I didn't ask for the huge sea change in corporate mgmt methodology but when I started seeing offshoring I knew the end was starting.

After working for two years in Y2K patching and repairing on mainframes I saw how the employers treated us programmers! They outsourced it ALL and sent the rest overseas and hired those with visas for peanuts.

Not my fault.

Airdale-I got mine by hard work. Back when some companies did take very good care of their employees. The unions IMO ruined a lot of that as well as ignorant politicians.
To this day I find it very difficult to even try to communicate with todays youth. They seem to live in an alternate universe.

I am so angry at both parties. The only time I vote for a (D) or an (R) is if I am so pissed off at an incumbant that I'll vote for their challenger just to throw the bum out. Otherwise, when I can, I try to vote for a 3rd party (Green or Libertarian are usually our only choices here, sometimes not even those), or I'll write in somebody.

WNC Observer
Registered Independent

Last election I 'elected' to not vote for either presidential candidate.

Sometimes I vote other than Republican.

But where I live to this day many local elections are decided in the primaries since no candidate from the other party runs. So I am a registered Democrat and must be to vote in the primaries.

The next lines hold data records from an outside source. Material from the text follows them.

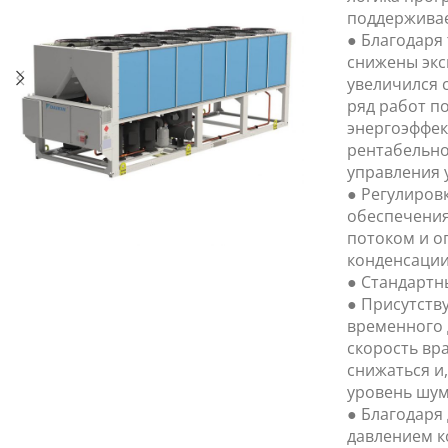
поддерживае
● Благодаря
снижены экс
увеличился 
ряд работ п
энергоэффек
рентабельно
управления 
● Регулиров
обеспечения
потоком и 
конденсации
● Стандартн
● Присутств
временного 
скорость вр
снижаться и
уровень шум
● Благодаря
давлением к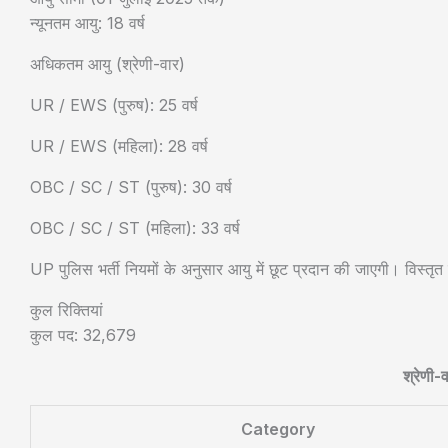
न्यूनतम आयु: 18 वर्ष
अधिकतम आयु (श्रेणी-वार)
UR / EWS (पुरुष): 25 वर्ष
UR / EWS (महिला): 28 वर्ष
OBC / SC / ST (पुरुष): 30 वर्ष
OBC / SC / ST (महिला): 33 वर्ष
UP पुलिस भर्ती नियमों के अनुसार आयु में छूट प्रदान की जाएगी। विस्तृ
कुल रिक्तियां
कुल पद: 32,679
श्रेणी-
Category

I did vote the first time for Bush. I did not like his second term.

In my middle years many companies and corporations were of a conserative bent. In fact I always thought that the WSJ was quite conserative.

But all that changed very markedly starting in the latter 80's and government changed markedly as well.

I go with what seems best but I will always be of that older brand of conservative.

Its my belief that government has destroyed out national fiber. The businesses has responded by shutting down our industries and made us into a land of 'paper shufflers' and chit exchangers.
We have nothing 'real' holding us up and what we do have we destroy the environment by bad management and processes. Witness Mountain Top Removal and in my areas the clear cutting of massive amounts of timber just to feed pulp mills.

It time for nature to take hold and jerk us up right smart. We deserve it and we need it. We will die like vermin in a leghold trap otherwise. Gnawing our legs off to get out.

Sounds extreme but I no longer think DC will react except in their own interest.


Another earthquake in HAITI REGION same place 5:03 CST 6.1

MAP 6.1 2010/01/20 11:03:44 18.428 -72.875 9.9 HAITI REGION


Technically this would be another aftershock, though a strong one. I got an email report from a doctor working on the outskirts of Port-au-Prince. They felt nine aftershocks on Monday, including one that knocked medicines off the shelves of their makeshift clinic.

My thoughts are with everyone affected by this disaster.